I think the exact point where the filesystem stalls is the
xfs_extent_busy_flush calls in xfs_alloc_ag_vextent_size, right?

Prior to 6.3, this was:

xfs_alloc_fix_freelist ->
XFS_ALLOCTYPE_THIS_AG ->
xfs_alloc_ag_vextent ->
xfs_alloc_ag_vextent_size ->
(run all the way to the end of the bnobt) ->
xfs_extent_busy_flush ->
<stall on the busy extent that's in @tp->busy_list>

Since 6.3 we got rid of the _THIS_AG indirection stuff and that becomes:

xfs_alloc_fix_freelist ->
xfs_alloc_ag_vextent_size ->
(run all the way to the end of the bnobt) ->
xfs_extent_busy_flush ->
<stall on the busy extent that's in @tp->busy_list>

xfs_extent_busy_flush does this, potentially while we're holding the
freed extent in @tp->t_busy_list:

	error = xfs_log_force(mp, XFS_LOG_SYNC);
	if (error)
		return;

	do {
		prepare_to_wait(&pag->pagb_wait, &wait, TASK_KILLABLE);
		if  (busy_gen != READ_ONCE(pag->pagb_gen))
			break;
		schedule();
	} while (1);

	finish_wait(&pag->pagb_wait, &wait);

The log force kicks the CIL to process whatever other committed items
might be lurking in the log.  *Hopefully* someone else freed an extent
in the same AG, so the log force has now caused that *other* extent to
get processed so it has now cleared the busy list.  Clearing something
from the busy list increments the busy generation (aka pagb_gen).

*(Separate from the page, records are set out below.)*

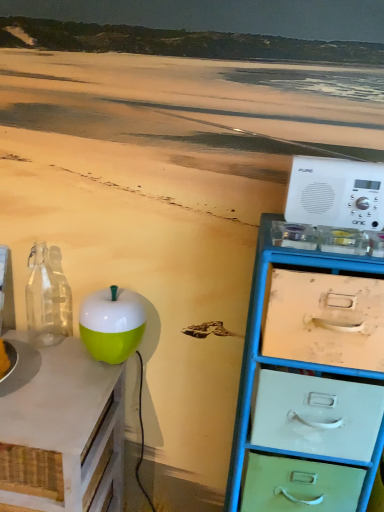 Question: Is transparent glass bottle at left bigger or smaller than metallic blue chest of drawers at right?

Choices:
 (A) small
 (B) big

Answer: (A)

Question: Considering their positions, is transparent glass bottle at left located in front of or behind metallic blue chest of drawers at right?

Choices:
 (A) behind
 (B) front

Answer: (A)

Question: Which is farther from the green glossy apple at center-left?

Choices:
 (A) white plastic radio at right
 (B) green matte apple at left
 (C) transparent glass bottle at left
 (D) metallic blue chest of drawers at right

Answer: (A)

Question: Estimate the real-world distances between objects in this image. Which object is farther from the green matte apple at left?

Choices:
 (A) transparent glass bottle at left
 (B) metallic blue chest of drawers at right
 (C) green glossy apple at center-left
 (D) white plastic radio at right

Answer: (D) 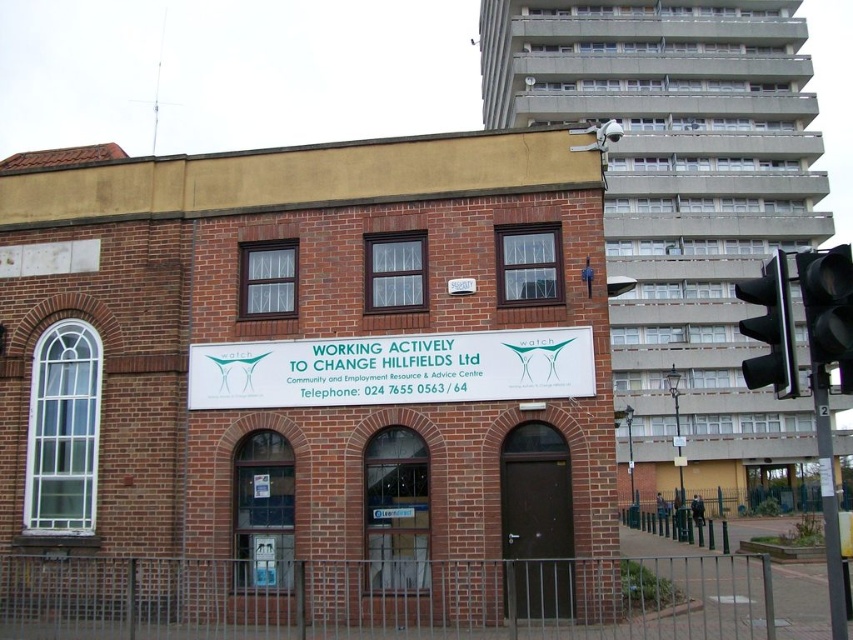 You are standing in front of the building and want to take a photo of the white plastic sign at center. You have a camera that has a maximum range of 50 feet. Can you capture the sign from your current position?

The white plastic sign at center and camera are 57.03 feet apart from each other. Since the camera has a maximum range of 50 feet, you cannot capture the sign from your current position.

You are standing in front of the brick building and want to read the white plastic sign at center and the black metal traffic light at right. Which object is closer to you?

The white plastic sign at center is closer to you than the black metal traffic light at right. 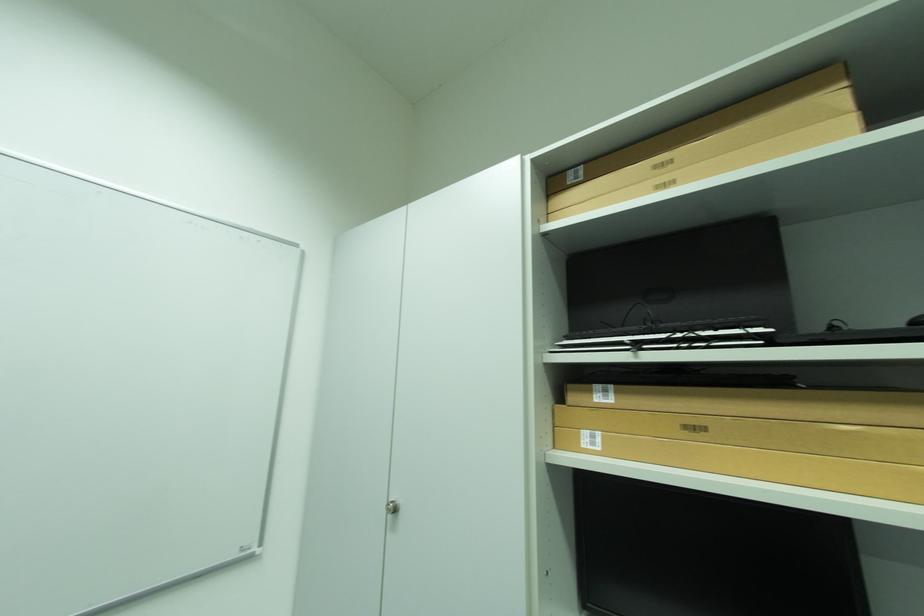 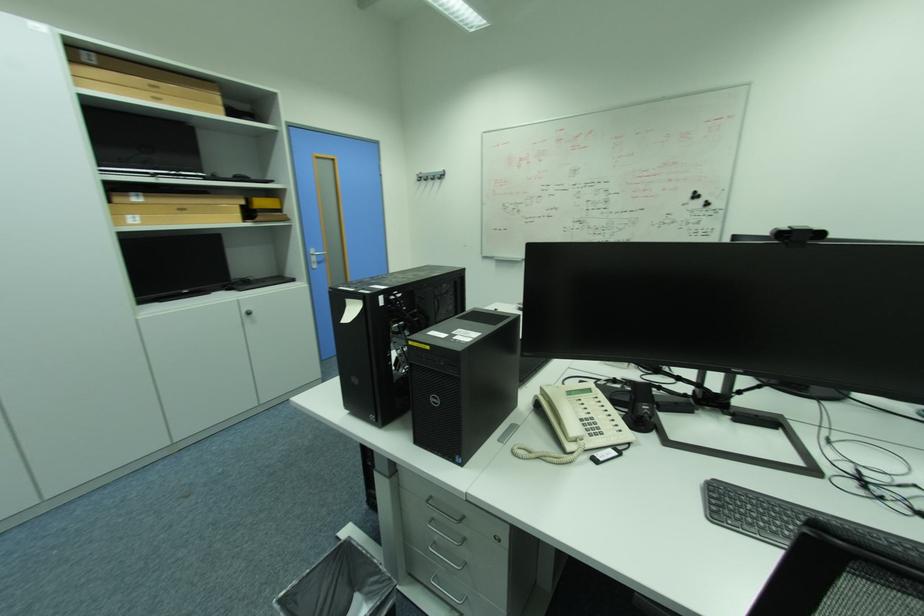 The point at (593, 434) is marked in the first image. Where is the corresponding point in the second image?

(136, 217) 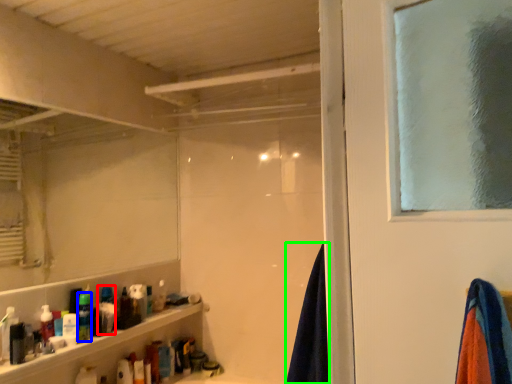 Question: Which object is positioned closest to toiletry (highlighted by a red box)? Select from toiletry (highlighted by a blue box) and beach towel (highlighted by a green box).

Choices:
 (A) toiletry
 (B) beach towel

Answer: (A) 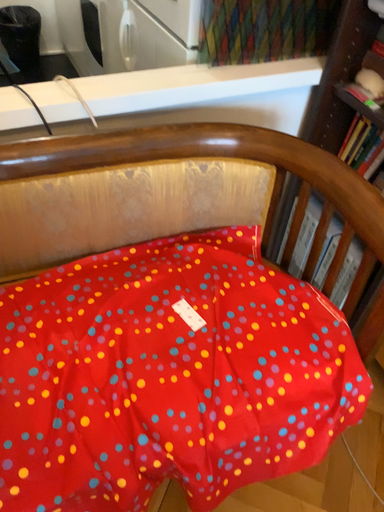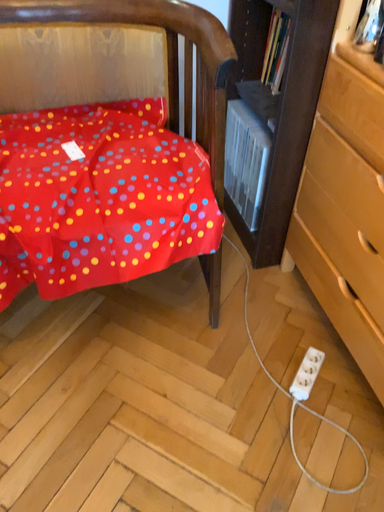 Question: How did the camera likely rotate when shooting the video?

Choices:
 (A) rotated right
 (B) rotated left

Answer: (B) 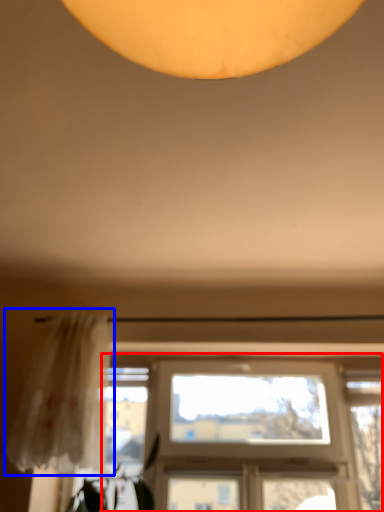 Question: Among these objects, which one is farthest to the camera, window (highlighted by a red box) or curtain (highlighted by a blue box)?

Choices:
 (A) window
 (B) curtain

Answer: (A) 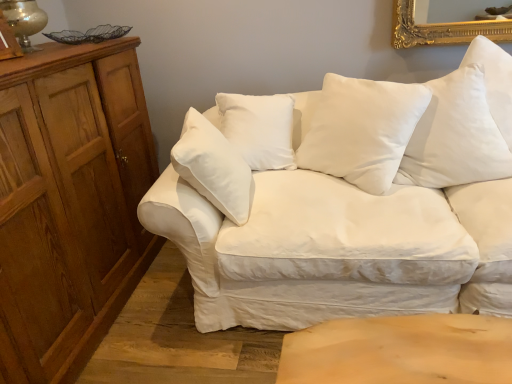 Question: From a real-world perspective, relative to white cotton couch at center, is matte gold table lamp at upper left vertically above or below?

Choices:
 (A) above
 (B) below

Answer: (A)

Question: Choose the correct answer: Is matte gold table lamp at upper left inside white cotton couch at center or outside it?

Choices:
 (A) outside
 (B) inside

Answer: (A)

Question: Which object is positioned closest to the wooden dresser at left?

Choices:
 (A) white cotton couch at center
 (B) white soft cushion at center, arranged as the first pillow when viewed from the left
 (C) matte gold table lamp at upper left
 (D) white cotton pillow at upper right, marked as the first pillow in a right-to-left arrangement

Answer: (C)

Question: Estimate the real-world distances between objects in this image. Which object is closer to the wooden dresser at left?

Choices:
 (A) white cotton pillow at upper right, the 2th pillow when ordered from left to right
 (B) white cotton couch at center
 (C) matte gold table lamp at upper left
 (D) white soft cushion at center, arranged as the first pillow when viewed from the left

Answer: (C) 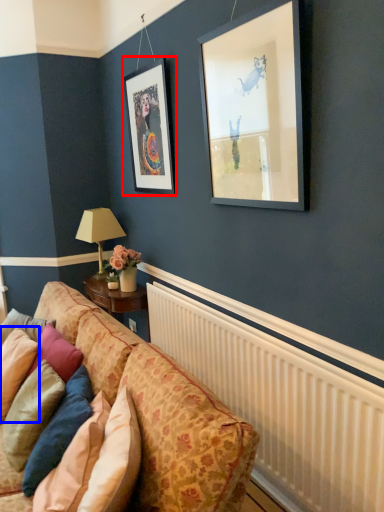 Question: Which object appears farthest to the camera in this image, picture frame (highlighted by a red box) or pillow (highlighted by a blue box)?

Choices:
 (A) picture frame
 (B) pillow

Answer: (A) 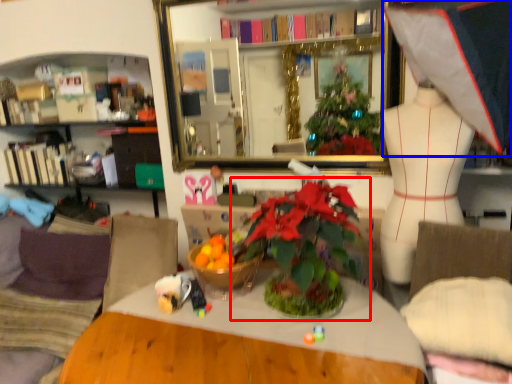 Question: Which point is closer to the camera, houseplant (highlighted by a red box) or clothing (highlighted by a blue box)?

Choices:
 (A) houseplant
 (B) clothing

Answer: (B) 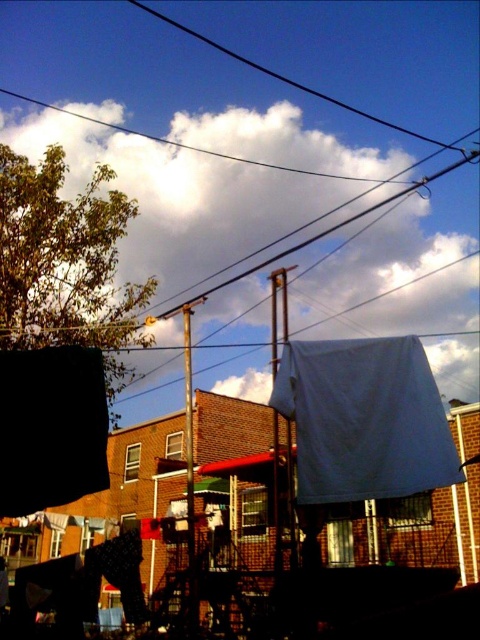 Is white fabric at center shorter than black matte canopy at lower left?

Incorrect, white fabric at center's height does not fall short of black matte canopy at lower left's.

Who is more forward, (x=410, y=426) or (x=51, y=490)?

Point (x=51, y=490)

I want to click on white fabric at center, so click(363, 419).

Which is below, black matte canopy at lower left or black wire at upper center?

black matte canopy at lower left

Which is more to the right, black matte canopy at lower left or black wire at upper center?

black wire at upper center

Which is behind, point (55, 346) or point (343, 100)?

Point (343, 100)

Where is `black matte canopy at lower left`? black matte canopy at lower left is located at coordinates (50, 428).

What do you see at coordinates (50, 428) in the screenshot?
I see `black matte canopy at lower left` at bounding box center [50, 428].

Is black matte canopy at lower left to the right of white fabric at upper center from the viewer's perspective?

Indeed, black matte canopy at lower left is positioned on the right side of white fabric at upper center.

What are the coordinates of `black matte canopy at lower left` in the screenshot? It's located at (50, 428).

This screenshot has height=640, width=480. Find the location of `black matte canopy at lower left`. black matte canopy at lower left is located at coordinates (50, 428). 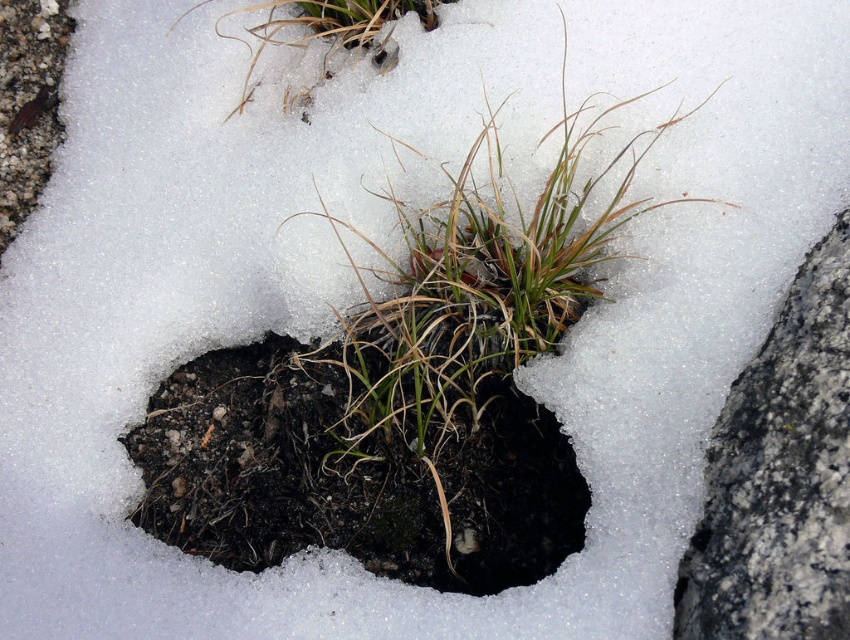 You are a geologist examining the soil patch. You need to collect a sample from the gray rough rock at right. What are the coordinates where you should collect the sample?

The gray rough rock at right is located at coordinates point (780,476), so you should collect the sample at point (780,476).

You are a gardener trying to plant a new shrub. You need to know which object is taller between the gray rough rock at right and the dry grass at upper center to determine where to dig. Can you tell me which one is taller?

The gray rough rock at right is much taller than the dry grass at upper center, so you should dig around the gray rough rock at right since it is taller and may require more space.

Unfortunately, there aren't any other extents, so the busy_gen does not
change, and the loop runs forever.

At this point, Dave writes:

[15:57] <dchinner> so if we enter that function with busy extents on the
transaction, and we are doing an extent free operation, we should return
after the sync log force and not do the generation number wait

[15:58] <dchinner> if we fail to allocate again after the sync log force
and the generation number hasn't changed, then return -EAGAIN because no
progress has been made.

[15:59] <dchinner> Then the transaction is rolled, the transaction busy
list is cleared, and if the next allocation attempt fails becaues
everything is busy, we go to sleep waiting for the generation to change

[16:00] <dchinner> but because the transaction does not hold any busy
extents, it cannot deadlock here because it does not pin any extents
that are in the busy tree....

[16:05] <dchinner> All the generation number is doing here is telling us
whether there was busy extent resolution between the time we last
skipped a viable extent because it was busy and when the flush
completes.

[16:06] <dchinner> it doesn't mean the next allocation will succeed,
just that progress has been made so trying the allocation attempt will
at least get a different result to the previous scan.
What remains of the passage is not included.